FAQ
For the time being, I've given up on using object serialization to do
what I want. Instead, I'm going to just marshal and unmarshal the
values of my class myself. I've implemented write() and readField()
methods in the classes that I want to read and write. (See my
definition of Sample below.)

Unfortunately, Hadoop throws the following exception when my program starts:

Job started: Wed Oct 10 18:04:06 EDT 2007
07/10/10 18:04:06 INFO mapred.InputFormatBase: Total input paths to process : 1
07/10/10 18:04:06 INFO mapred.JobClient: Running job: job_nlx1k6
07/10/10 18:04:06 WARN mapred.LocalJobRunner: job_nlx1k6
java.lang.ExceptionInInitializerError
at java.lang.Class.forName0(Native Method)
at java.lang.Class.forName(Class.java:247)
at org.apache.hadoop.conf.Configuration.getClassByName(Configuration.java:315)
at org.apache.hadoop.conf.Configuration.getClass(Configuration.java:326)
at org.apache.hadoop.conf.Configuration.getClass(Configuration.java:339)
at org.apache.hadoop.mapred.JobConf.getMapOutputValueClass(JobConf.java:411)
at org.apache.hadoop.mapred.MapTask$MapOutputBuffer.(MapTask.java:115)
at org.apache.hadoop.mapred.LocalJobRunner$Job.run(LocalJobRunner.java:126)
Caused by: java.lang.RuntimeException:
java.lang.InstantiationException: net.intelresearch.cvmHadoop.Sample
at org.apache.hadoop.io.WritableComparator.newKey(WritableComparator.java:74)
at org.apache.hadoop.io.WritableComparator.(Unknown Source)
at net.intelresearch.cvmHadoop.Sample.<clinit>(Unknown Source)
... 9 more
Caused by: java.lang.InstantiationException: net.intelresearch.cvmHadoop.Sample
at java.lang.Class.newInstance0(Class.java:340)
at java.lang.Class.newInstance(Class.java:308)
at org.apache.hadoop.io.WritableComparator.newKey(WritableComparator.java:72)
... 12 more
java.io.IOException: Job failed!
at org.apache.hadoop.mapred.JobClient.runJob(JobClient.java:604)
at net.intelresearch.cvmHadoop.KeyedByLocationalCode$Driver.main(Unknown
Source)
at sun.reflect.NativeMethodAccessorImpl.invoke0(Native Method)
at sun.reflect.NativeMethodAccessorImpl.invoke(NativeMethodAccessorImpl.java:39)
at sun.reflect.DelegatingMethodAccessorImpl.invoke(DelegatingMethodAccessorImpl.java:25)
at java.lang.reflect.Method.invoke(Method.java:597)
at org.apache.hadoop.util.ProgramDriver$ProgramDescription.invoke(ProgramDriver.java:71)
at org.apache.hadoop.util.ProgramDriver.driver(ProgramDriver.java:143)
at net.intelresearch.cvmHadoop.Usage.main(Unknown Source)
at sun.reflect.NativeMethodAccessorImpl.invoke0(Native Method)
at sun.reflect.NativeMethodAccessorImpl.invoke(NativeMethodAccessorImpl.java:39)
at sun.reflect.DelegatingMethodAccessorImpl.invoke(DelegatingMethodAccessorImpl.java:25)
at java.lang.reflect.Method.invoke(Method.java:597)
at org.apache.hadoop.util.RunJar.main(RunJar.java:155)
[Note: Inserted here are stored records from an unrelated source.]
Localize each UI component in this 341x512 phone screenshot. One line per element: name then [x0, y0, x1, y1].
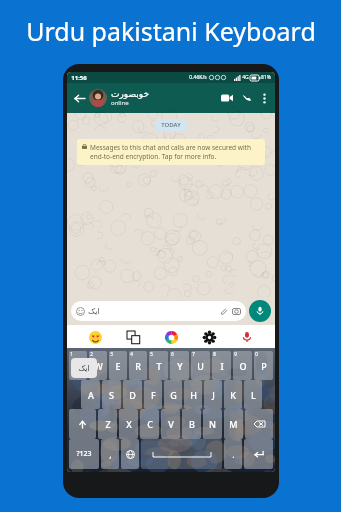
button[interactable]: Backspace	[245, 409, 273, 439]
button[interactable]: E	[109, 351, 127, 380]
button[interactable]: A	[81, 380, 100, 409]
staticText: 1	[70, 351, 73, 357]
button[interactable]: Q	[69, 351, 87, 380]
staticText: ,	[109, 448, 112, 460]
button[interactable]: R	[129, 351, 147, 380]
button[interactable]: ,	[101, 439, 119, 469]
staticText: Q	[74, 360, 82, 372]
button[interactable]: P	[254, 351, 273, 380]
staticText: online	[111, 99, 129, 107]
button[interactable]: L	[244, 380, 262, 409]
staticText: S	[109, 389, 114, 401]
button[interactable]: Video call	[217, 88, 237, 108]
staticText: D	[129, 389, 136, 401]
staticText: 3	[110, 351, 113, 357]
staticText: X	[126, 418, 132, 430]
staticText: L	[251, 389, 256, 401]
staticText: M	[229, 418, 238, 430]
button[interactable]: Settings	[199, 327, 219, 347]
button[interactable]: Back	[71, 90, 87, 106]
staticText: 2	[90, 351, 93, 357]
staticText: H	[190, 389, 197, 401]
button[interactable]: Change language	[121, 439, 139, 469]
staticText: B	[189, 418, 195, 430]
button[interactable]: O	[233, 351, 252, 380]
staticText: N	[209, 418, 216, 430]
button[interactable]: D	[123, 380, 142, 409]
button[interactable]: More options	[257, 91, 271, 105]
button[interactable]: F	[144, 380, 162, 409]
staticText: 9	[234, 351, 237, 357]
button[interactable]: Shift	[69, 409, 96, 439]
staticText: 4	[130, 351, 133, 357]
button[interactable]: V	[161, 409, 180, 439]
button[interactable]: W	[89, 351, 107, 380]
staticText: ایک	[88, 307, 100, 316]
staticText: I	[220, 360, 224, 372]
staticText: J	[212, 389, 215, 401]
button[interactable]: Translate	[123, 327, 143, 347]
button[interactable]: Contact photo	[89, 89, 107, 107]
staticText: 6	[171, 351, 174, 357]
staticText: 8	[213, 351, 216, 357]
staticText: ?123	[76, 449, 92, 459]
staticText: 7	[192, 351, 195, 357]
button[interactable]: ایک	[76, 301, 241, 321]
staticText: Z	[105, 418, 111, 430]
button[interactable]: I	[212, 351, 231, 380]
staticText: 81%	[261, 74, 271, 81]
staticText: K	[230, 389, 236, 401]
staticText: ایک	[78, 364, 90, 373]
staticText: 0	[255, 351, 258, 357]
button[interactable]: J	[204, 380, 222, 409]
staticText: V	[168, 418, 174, 430]
staticText: T	[156, 360, 162, 372]
staticText: .	[232, 448, 235, 460]
staticText: R	[135, 360, 141, 372]
staticText: G	[170, 389, 177, 401]
button[interactable]: H	[184, 380, 202, 409]
button[interactable]: N	[203, 409, 222, 439]
button[interactable]: Theme colors	[161, 327, 181, 347]
button[interactable]: Voice call	[237, 88, 257, 108]
button[interactable]: Voice input	[237, 327, 257, 347]
button[interactable]: Space	[141, 439, 222, 469]
staticText: 0.46K/s	[189, 74, 207, 81]
button[interactable]: Y	[170, 351, 189, 380]
button[interactable]: S	[102, 380, 121, 409]
staticText: خوبصورت	[111, 89, 149, 99]
button[interactable]: U	[191, 351, 210, 380]
staticText: 5	[150, 351, 153, 357]
staticText: O	[239, 360, 247, 372]
staticText: P	[261, 360, 267, 372]
button[interactable]: Record voice message	[249, 300, 271, 322]
button[interactable]: Messages to this chat and calls are now …	[82, 143, 260, 161]
button[interactable]: K	[224, 380, 242, 409]
button[interactable]: Emoji	[85, 327, 105, 347]
button[interactable]: X	[119, 409, 138, 439]
staticText: 11:56	[71, 74, 87, 82]
staticText: C	[147, 418, 153, 430]
button[interactable]: ?123	[69, 439, 99, 469]
staticText: W	[94, 360, 103, 372]
staticText: 4G	[242, 74, 249, 81]
button[interactable]: B	[182, 409, 201, 439]
button[interactable]: Enter	[244, 439, 273, 469]
button[interactable]: C	[140, 409, 159, 439]
staticText: A	[88, 389, 94, 401]
button[interactable]: .	[224, 439, 242, 469]
button[interactable]: M	[224, 409, 243, 439]
staticText: Y	[177, 360, 183, 372]
staticText: TODAY	[161, 121, 181, 129]
staticText: Urdu pakistani Keyboard	[26, 14, 316, 48]
staticText: Messages to this chat and calls are now …	[90, 143, 260, 161]
button[interactable]: Z	[98, 409, 117, 439]
button[interactable]: T	[149, 351, 168, 380]
button[interactable]: G	[164, 380, 182, 409]
staticText: F	[151, 389, 156, 401]
staticText: E	[115, 360, 121, 372]
staticText: U	[197, 360, 204, 372]
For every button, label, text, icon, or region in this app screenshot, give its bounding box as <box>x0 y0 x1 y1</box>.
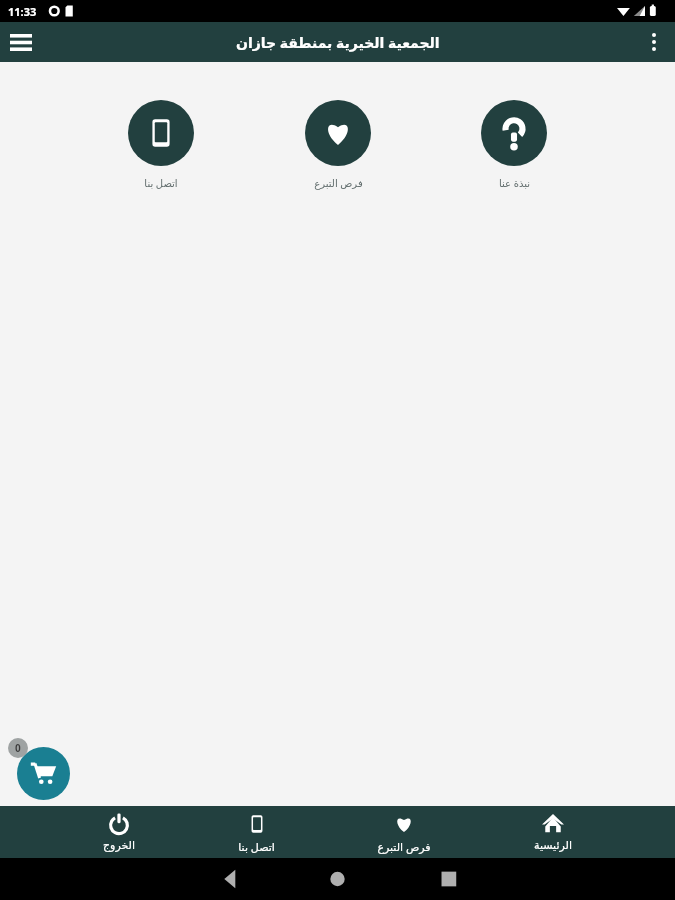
button[interactable]: الخروج <box>103 806 135 852</box>
button[interactable]: الرئيسية <box>534 806 572 852</box>
staticText: نبذة عنا <box>499 176 530 190</box>
button[interactable]: More options <box>633 22 675 62</box>
staticText: الرئيسية <box>534 839 572 852</box>
button[interactable]: اتصل بنا <box>128 100 194 190</box>
staticText: فرص التبرع <box>377 839 431 854</box>
staticText: الجمعية الخيرية بمنطقة جازان <box>236 33 440 52</box>
button[interactable]: اتصل بنا <box>238 806 275 854</box>
button[interactable]: Cart <box>17 747 70 800</box>
button[interactable]: فرص التبرع <box>305 100 371 190</box>
staticText: 0 <box>15 741 21 755</box>
staticText: اتصل بنا <box>238 839 275 854</box>
staticText: الخروج <box>103 839 135 852</box>
button[interactable]: Menu <box>0 22 42 62</box>
staticText: 11:33 <box>8 4 37 19</box>
button[interactable]: فرص التبرع <box>377 806 431 854</box>
staticText: فرص التبرع <box>314 176 363 190</box>
staticText: اتصل بنا <box>144 176 178 190</box>
button[interactable]: نبذة عنا <box>481 100 547 190</box>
If I'm only trying to use the Writable interface (not
WritableComparable), what is the purpose of a WritableComparator?
Values are not sorted, only Keys, so it seems that there is no need to
define a comparator for them. Just to be on the safe side, I did
implement one and called WritableComparator.define() with it in
Sample's initializer. What am I missing here?
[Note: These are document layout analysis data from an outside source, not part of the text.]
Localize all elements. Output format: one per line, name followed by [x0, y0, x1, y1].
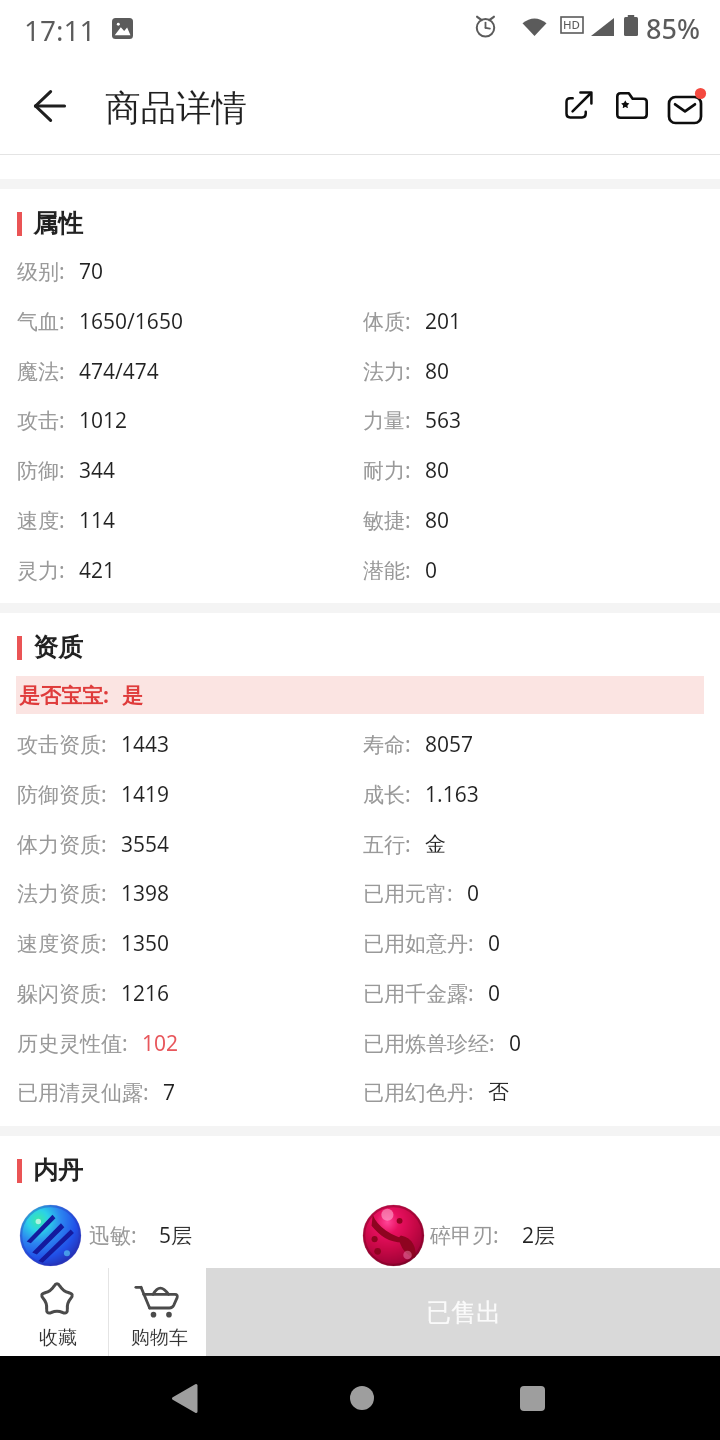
button[interactable]: 收藏: [0, 1268, 108, 1356]
staticText: 成长:: [363, 780, 411, 809]
staticText: 潜能:: [363, 556, 411, 585]
staticText: 114: [79, 506, 116, 535]
staticText: 3554: [121, 830, 170, 859]
staticText: 攻击资质:: [17, 730, 107, 759]
staticText: 魔法:: [17, 357, 65, 386]
button[interactable]: Share: [551, 75, 606, 135]
staticText: 躲闪资质:: [17, 979, 107, 1008]
staticText: 5层: [159, 1221, 193, 1250]
staticText: 70: [79, 257, 104, 286]
staticText: 已用幻色丹:: [363, 1078, 474, 1107]
staticText: 80: [425, 456, 450, 485]
button[interactable]: 购物车: [109, 1268, 206, 1356]
staticText: 8057: [425, 730, 474, 759]
staticText: 0: [425, 556, 438, 585]
staticText: 0: [488, 929, 501, 958]
staticText: 金: [425, 831, 446, 857]
staticText: 474/474: [79, 357, 159, 386]
staticText: 五行:: [363, 830, 411, 859]
staticText: 1350: [121, 929, 170, 958]
staticText: 灵力:: [17, 556, 65, 585]
staticText: 1.163: [425, 780, 479, 809]
staticText: 耐力:: [363, 456, 411, 485]
staticText: 碎甲刃:: [430, 1221, 499, 1250]
staticText: 0: [488, 979, 501, 1008]
staticText: 421: [79, 556, 116, 585]
staticText: 85%: [646, 10, 700, 47]
staticText: 迅敏:: [89, 1221, 137, 1250]
staticText: 级别:: [17, 257, 65, 286]
staticText: 已用元宵:: [363, 879, 453, 908]
button[interactable]: Favorites: [604, 75, 659, 135]
staticText: 1419: [121, 780, 170, 809]
button[interactable]: Recents: [500, 1366, 564, 1430]
staticText: 是否宝宝:: [19, 681, 109, 710]
button[interactable]: Messages: [657, 71, 713, 137]
staticText: 80: [425, 357, 450, 386]
staticText: 体力资质:: [17, 830, 107, 859]
staticText: 80: [425, 506, 450, 535]
staticText: 1216: [121, 979, 170, 1008]
staticText: 1398: [121, 879, 170, 908]
staticText: 已用千金露:: [363, 979, 474, 1008]
staticText: 体质:: [363, 307, 411, 336]
staticText: 已用清灵仙露:: [17, 1078, 149, 1107]
staticText: 历史灵性值:: [17, 1029, 128, 1058]
staticText: 已用如意丹:: [363, 929, 474, 958]
staticText: 购物车: [131, 1326, 188, 1350]
staticText: 攻击:: [17, 406, 65, 435]
staticText: 7: [163, 1078, 176, 1107]
staticText: 寿命:: [363, 730, 411, 759]
staticText: 2层: [522, 1221, 556, 1250]
staticText: 力量:: [363, 406, 411, 435]
staticText: 商品详情: [105, 86, 247, 131]
staticText: 1012: [79, 406, 128, 435]
staticText: 收藏: [39, 1326, 77, 1350]
staticText: 已售出: [426, 1297, 501, 1328]
staticText: 102: [142, 1029, 179, 1058]
staticText: 速度资质:: [17, 929, 107, 958]
staticText: 1650/1650: [79, 307, 183, 336]
staticText: 344: [79, 456, 116, 485]
staticText: 1443: [121, 730, 170, 759]
staticText: 防御:: [17, 456, 65, 485]
staticText: 属性: [33, 208, 83, 239]
button[interactable]: Back: [152, 1366, 216, 1430]
staticText: 否: [488, 1079, 509, 1105]
staticText: 资质: [33, 632, 83, 663]
staticText: 是: [122, 683, 143, 709]
staticText: 已用炼兽珍经:: [363, 1029, 495, 1058]
staticText: 17:11: [24, 11, 96, 49]
staticText: 0: [509, 1029, 522, 1058]
staticText: 防御资质:: [17, 780, 107, 809]
staticText: 法力资质:: [17, 879, 107, 908]
staticText: 内丹: [33, 1155, 83, 1186]
staticText: 气血:: [17, 307, 65, 336]
staticText: 563: [425, 406, 462, 435]
staticText: 法力:: [363, 357, 411, 386]
staticText: 敏捷:: [363, 506, 411, 535]
staticText: 速度:: [17, 506, 65, 535]
staticText: HD: [563, 17, 581, 33]
button[interactable]: Home: [330, 1366, 394, 1430]
button[interactable]: 已售出: [206, 1268, 720, 1356]
staticText: 0: [467, 879, 480, 908]
button[interactable]: Back: [15, 71, 84, 140]
staticText: 201: [425, 307, 462, 336]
Thanks again for the help.

-steve

---

package net.intelresearch.cvmHadoop;

import java.io.*;

import org.apache.hadoop.io.*;

public class Sample implements Writable {

Address address;
SampleValue value; // sampled value at this point

public Sample(Address a, SampleValue v) {
address = a;
value = v;
}

public SampleValue getValue() { return value;}
public Address getAddress() { return address; }

public String toString () {
return (address.toString() + " " + value.toString());
}

public void write(DataOutput out) throws IOException {
address.write(out);
value.write(out);
}

public void readFields(DataInput in) throws IOException {
address = new Address();
address.readFields(in);

value = new SampleValue();
value.readFields(in);
}

public static class Comparator extends WritableComparator {
public Comparator() {
super (Sample.class);
}

// Just order by Address for now
public int compare(Sample a, Sample b) {
return a.getAddress().compareTo(b.getAddress());
}
}

// register this comparator
static {
WritableComparator.define(Sample.class, new Comparator());
}
}

On 10/10/07, Matt Kent wrote:
You're right, Serializable should be sufficient. I was thinking of a
case where you'd sometimes want to write them out as values, but other
times combine them inside Sample.
On 10/10/07, Steve Schlosser wrote:
Is this true? The fact that SampleValue and Address implement
Serializable should be sufficient to write them out to the stream.
They are not ever written out as keys or values themselves.

-steve
On 10/10/07, Matt Kent wrote:
I believe in this case you'll want to make Sample and Address writable as well.
On 10/10/07, Steve Schlosser wrote:
Hello all

Is there a best practice for using my own classes as keys and values?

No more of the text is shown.